On the appointed morning the party of the first part arrayed himself as for a garden party at Buckingham Palace, braided-edge morning tail coat, black silk hat, umbrella, and wash gloves. ...

It would take until the afternoon to secure the currency from the vaults, count it, and record the serial numbers of banknotes. First there would be lunch at the Travellers' Club....Colchester oysters, Melton Mowbray pie, a cold lobster, Stilton cheese, claret, Port, and cigars followed in the ritual of the busnessman's luncheon, after which a state progress in reverse to the bank was in order.

Posted by clew at 12:09 AM

June 25, 2002

Thinks..., David Lodge

Another professor's midlife crisis adultery novel; see How to be Good &ff. Lodge has rung plenty of changes on the subject, of course, and this is perked up by amusing student writing exercises - well, I thought the S*m**l B*ck*tt parody was funny - and somewhat tentative irruptions of computing and game theory. It isn't a bad novel, but his earlier professorial ones are probably funnier, and Richard Powers' Galatea 2.2 blows this out of the water esp. as SF-themes-treated-by-respectable-litrachure-writer. (That's not a fair comparison, as Powers is generally a depth charge.) There is better female POV writing in this than in any Lodge novel I remember.
Posted by clew at 11:50 PM

The Lord of Middle Air, Michael Scott Rohan

Shares substance with The Steel Bonnets (strongly) and perhaps Avram Davidson's Virgil the Magician books, both of which I like. The writing isn't as baroque as Davidson's, nor as chewy as Border Marches pastiche can be, but is crisp and plain and moves the plot right along.
Posted by clew at 11:43 PM

June 03, 2002

How To Be Good, Nick Hornby

Another novel about a writer's midlife marital crisis (see The Beauty of the Husband), but written from the spouse's point of view, not the writer's. Much interesting stuff lightly handled; division of roles in a marriage, difficulty of switching, thought vs. feeling, Faith vs. Works, and how to be good. I also like the writing, which is light but not plain: echoes of Coleridge and Woolf used for meaning as well as sound.
Posted by clew at 07:46 PM

June 01, 2002

Junk English, Ken Smith

Mockery is a thin meal, even when one mocks the deserving. Junk English has typography like Fowler's Modern English Usage, but lacks the confidence, or was not given the room, to describe solid as well as junk English. A whole book (though short) of examples of terrible usage is a nauseating diet.
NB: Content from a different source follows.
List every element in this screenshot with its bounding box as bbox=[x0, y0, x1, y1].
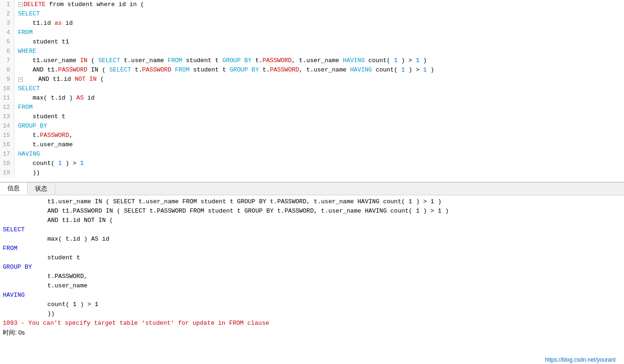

Some of the cute names for classes of bad use are too cute to be useful; "People Reduction", to point out that we now read of consumers instead of people.
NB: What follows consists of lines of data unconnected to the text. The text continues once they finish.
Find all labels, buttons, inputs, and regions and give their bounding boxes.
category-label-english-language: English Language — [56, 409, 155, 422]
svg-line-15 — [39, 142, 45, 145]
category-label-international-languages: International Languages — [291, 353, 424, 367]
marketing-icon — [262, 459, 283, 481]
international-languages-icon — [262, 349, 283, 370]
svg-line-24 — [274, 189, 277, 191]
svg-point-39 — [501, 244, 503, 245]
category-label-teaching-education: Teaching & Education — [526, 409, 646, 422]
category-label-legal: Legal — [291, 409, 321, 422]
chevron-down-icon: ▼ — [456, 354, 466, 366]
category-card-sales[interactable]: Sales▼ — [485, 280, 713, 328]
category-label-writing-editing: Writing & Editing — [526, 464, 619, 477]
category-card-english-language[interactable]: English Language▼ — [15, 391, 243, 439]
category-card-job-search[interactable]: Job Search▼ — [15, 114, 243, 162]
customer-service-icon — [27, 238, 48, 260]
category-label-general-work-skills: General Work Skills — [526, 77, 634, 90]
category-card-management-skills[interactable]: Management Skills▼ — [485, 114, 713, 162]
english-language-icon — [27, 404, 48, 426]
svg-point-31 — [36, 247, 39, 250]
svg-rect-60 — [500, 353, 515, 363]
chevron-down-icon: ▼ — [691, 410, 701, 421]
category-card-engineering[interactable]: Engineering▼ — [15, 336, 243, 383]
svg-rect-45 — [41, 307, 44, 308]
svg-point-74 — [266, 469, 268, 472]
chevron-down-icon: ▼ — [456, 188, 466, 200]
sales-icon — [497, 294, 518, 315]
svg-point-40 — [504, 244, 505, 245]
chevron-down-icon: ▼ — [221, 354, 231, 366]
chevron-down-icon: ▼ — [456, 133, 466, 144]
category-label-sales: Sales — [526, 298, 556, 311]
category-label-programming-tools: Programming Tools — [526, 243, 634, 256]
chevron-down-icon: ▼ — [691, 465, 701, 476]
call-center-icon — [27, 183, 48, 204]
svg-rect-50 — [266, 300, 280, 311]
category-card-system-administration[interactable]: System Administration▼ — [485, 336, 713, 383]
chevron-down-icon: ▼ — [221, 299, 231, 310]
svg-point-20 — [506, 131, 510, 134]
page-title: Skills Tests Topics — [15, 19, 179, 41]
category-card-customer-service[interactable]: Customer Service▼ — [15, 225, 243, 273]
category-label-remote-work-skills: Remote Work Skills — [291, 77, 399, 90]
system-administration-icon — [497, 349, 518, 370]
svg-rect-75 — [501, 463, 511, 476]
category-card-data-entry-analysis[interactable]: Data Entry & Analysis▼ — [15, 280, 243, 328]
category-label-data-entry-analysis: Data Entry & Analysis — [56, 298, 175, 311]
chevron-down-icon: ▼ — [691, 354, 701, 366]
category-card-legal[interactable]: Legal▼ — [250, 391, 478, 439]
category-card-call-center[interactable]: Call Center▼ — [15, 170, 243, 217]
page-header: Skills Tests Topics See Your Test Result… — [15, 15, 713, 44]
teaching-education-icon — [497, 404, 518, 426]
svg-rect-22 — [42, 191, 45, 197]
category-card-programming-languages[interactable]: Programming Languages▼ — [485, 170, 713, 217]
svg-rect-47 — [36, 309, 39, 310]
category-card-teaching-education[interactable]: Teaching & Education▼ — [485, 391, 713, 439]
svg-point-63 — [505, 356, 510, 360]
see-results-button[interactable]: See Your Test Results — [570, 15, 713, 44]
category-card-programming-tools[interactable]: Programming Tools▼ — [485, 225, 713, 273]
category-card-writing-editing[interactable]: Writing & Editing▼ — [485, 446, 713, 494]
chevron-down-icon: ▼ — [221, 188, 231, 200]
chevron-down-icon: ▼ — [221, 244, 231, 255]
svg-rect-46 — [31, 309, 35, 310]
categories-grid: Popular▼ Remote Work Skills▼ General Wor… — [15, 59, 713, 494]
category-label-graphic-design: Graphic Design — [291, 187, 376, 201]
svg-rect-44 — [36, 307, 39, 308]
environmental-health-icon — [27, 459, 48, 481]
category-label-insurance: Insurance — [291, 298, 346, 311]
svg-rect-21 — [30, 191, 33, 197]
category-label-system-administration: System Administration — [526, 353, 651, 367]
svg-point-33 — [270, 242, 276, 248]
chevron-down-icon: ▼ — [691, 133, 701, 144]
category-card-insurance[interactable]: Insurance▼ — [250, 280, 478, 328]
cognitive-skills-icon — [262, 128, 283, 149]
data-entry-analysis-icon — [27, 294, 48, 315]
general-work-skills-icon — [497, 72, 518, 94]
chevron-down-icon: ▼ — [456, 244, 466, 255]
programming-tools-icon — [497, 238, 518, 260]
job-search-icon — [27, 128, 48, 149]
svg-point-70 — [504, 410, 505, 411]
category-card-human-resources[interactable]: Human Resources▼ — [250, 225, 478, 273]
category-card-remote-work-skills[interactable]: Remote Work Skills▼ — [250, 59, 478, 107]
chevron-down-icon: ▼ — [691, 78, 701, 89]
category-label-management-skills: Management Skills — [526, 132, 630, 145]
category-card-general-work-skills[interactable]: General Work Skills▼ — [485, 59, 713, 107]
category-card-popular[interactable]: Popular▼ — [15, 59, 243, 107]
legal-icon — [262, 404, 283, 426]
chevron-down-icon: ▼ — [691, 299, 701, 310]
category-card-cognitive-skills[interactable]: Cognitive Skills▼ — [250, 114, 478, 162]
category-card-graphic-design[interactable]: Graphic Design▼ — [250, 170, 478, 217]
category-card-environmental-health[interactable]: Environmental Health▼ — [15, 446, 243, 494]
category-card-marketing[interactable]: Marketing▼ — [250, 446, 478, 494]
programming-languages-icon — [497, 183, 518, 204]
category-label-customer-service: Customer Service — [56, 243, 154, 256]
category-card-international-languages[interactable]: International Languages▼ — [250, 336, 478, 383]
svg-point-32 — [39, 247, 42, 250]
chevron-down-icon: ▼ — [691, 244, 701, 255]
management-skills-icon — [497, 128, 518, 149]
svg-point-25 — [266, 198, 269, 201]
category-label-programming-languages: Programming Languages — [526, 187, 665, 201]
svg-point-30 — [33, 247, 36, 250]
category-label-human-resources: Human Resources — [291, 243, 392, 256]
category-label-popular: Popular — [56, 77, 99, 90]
Some of them are funny, though: "Lack of Will", for advertising's not-actually-claims. (This is a joke about the idion as well as the meaning, unlike "People Reduction".)

If I regard this book as a extra-cranky appendix to Fowler it's a much better book. It does have some corrections to its terrible examples, and besides, it's not fair to expect anything else to be Fowler.
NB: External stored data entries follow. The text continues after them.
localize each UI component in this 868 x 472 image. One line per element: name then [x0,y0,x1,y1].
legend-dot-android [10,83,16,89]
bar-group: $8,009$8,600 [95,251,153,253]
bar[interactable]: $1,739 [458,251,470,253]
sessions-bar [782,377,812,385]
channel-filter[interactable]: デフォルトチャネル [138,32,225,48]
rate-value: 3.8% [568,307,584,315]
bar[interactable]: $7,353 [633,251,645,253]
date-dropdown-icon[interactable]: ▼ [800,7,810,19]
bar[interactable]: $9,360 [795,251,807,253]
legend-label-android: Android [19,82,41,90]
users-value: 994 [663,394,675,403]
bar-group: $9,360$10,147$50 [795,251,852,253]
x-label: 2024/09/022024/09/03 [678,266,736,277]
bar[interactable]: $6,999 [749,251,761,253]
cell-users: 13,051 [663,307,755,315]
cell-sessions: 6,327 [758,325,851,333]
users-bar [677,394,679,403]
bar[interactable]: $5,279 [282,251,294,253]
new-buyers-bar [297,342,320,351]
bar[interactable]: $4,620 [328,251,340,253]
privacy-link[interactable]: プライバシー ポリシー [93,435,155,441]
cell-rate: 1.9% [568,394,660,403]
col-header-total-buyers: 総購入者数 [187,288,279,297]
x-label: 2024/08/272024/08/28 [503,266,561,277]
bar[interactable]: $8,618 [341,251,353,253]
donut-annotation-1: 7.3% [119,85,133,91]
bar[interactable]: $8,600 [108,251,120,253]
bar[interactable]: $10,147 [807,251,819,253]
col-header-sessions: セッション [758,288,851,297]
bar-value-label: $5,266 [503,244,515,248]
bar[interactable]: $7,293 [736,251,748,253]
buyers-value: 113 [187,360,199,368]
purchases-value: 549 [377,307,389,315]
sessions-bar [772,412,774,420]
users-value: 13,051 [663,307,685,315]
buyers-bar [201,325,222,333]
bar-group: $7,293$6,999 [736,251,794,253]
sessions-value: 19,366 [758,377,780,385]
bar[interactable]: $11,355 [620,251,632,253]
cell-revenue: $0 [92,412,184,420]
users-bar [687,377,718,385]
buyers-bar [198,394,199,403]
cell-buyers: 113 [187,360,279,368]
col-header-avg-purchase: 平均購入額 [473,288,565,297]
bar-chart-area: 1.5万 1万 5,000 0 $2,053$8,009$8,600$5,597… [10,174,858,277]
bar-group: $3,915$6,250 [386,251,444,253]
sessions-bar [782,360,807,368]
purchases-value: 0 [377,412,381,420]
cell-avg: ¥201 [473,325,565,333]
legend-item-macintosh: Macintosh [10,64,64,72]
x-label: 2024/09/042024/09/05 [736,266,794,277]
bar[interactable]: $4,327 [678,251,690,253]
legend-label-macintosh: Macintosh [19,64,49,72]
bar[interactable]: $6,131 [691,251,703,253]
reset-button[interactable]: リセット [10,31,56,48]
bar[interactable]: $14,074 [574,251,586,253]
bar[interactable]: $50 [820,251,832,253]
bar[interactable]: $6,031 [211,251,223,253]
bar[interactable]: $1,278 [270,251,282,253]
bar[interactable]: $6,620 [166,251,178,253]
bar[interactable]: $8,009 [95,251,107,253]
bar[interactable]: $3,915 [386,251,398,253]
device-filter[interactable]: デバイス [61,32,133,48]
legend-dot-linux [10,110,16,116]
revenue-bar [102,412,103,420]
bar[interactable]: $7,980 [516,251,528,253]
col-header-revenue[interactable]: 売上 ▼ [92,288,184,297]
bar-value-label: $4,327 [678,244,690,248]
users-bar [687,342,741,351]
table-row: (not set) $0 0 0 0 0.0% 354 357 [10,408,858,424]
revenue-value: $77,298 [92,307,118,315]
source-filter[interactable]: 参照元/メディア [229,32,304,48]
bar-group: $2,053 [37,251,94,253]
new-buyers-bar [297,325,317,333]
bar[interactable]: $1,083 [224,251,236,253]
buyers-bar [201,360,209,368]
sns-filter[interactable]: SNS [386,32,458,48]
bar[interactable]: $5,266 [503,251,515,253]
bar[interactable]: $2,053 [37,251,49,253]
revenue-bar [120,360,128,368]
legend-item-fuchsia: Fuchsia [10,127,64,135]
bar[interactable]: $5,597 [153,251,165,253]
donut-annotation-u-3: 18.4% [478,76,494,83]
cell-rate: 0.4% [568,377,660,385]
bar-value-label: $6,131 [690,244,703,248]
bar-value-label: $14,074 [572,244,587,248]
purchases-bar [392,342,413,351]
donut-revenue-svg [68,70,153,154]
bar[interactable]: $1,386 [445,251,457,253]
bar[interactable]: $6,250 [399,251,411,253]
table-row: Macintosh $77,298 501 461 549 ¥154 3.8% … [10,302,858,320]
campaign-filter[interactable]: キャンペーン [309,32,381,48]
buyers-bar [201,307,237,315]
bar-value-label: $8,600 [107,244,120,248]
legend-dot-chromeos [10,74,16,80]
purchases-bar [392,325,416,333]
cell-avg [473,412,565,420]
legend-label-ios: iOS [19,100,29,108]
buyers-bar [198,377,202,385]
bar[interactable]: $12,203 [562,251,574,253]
It could be the right book to leave suggestively around the office copier. The cover is bright orange and practically anyone might leaf through it while fiddling with a paperclip. I wonder what perpetrators of terrible prose think while they're writing it - would they recognize their errors?

Posted by clew at 03:15 AM

Valley of the Dolls, Jacqueline Susann

Was there a movie made of this recently? Why was it in my consciousness? It was full of vaguely sexy events, and the female characters were unhappy for a whole varied array of reasons, but I can't actually say it was good. (I do think it was better than the last modern 'shopping-and-sex' novel I read, mostly because it had less shopping.) Things I didn't expect: '40s good girl was much more aware of sexual norms and behaviors than I thought she would be, although for somewhat clinical A-normal-women-would reasons.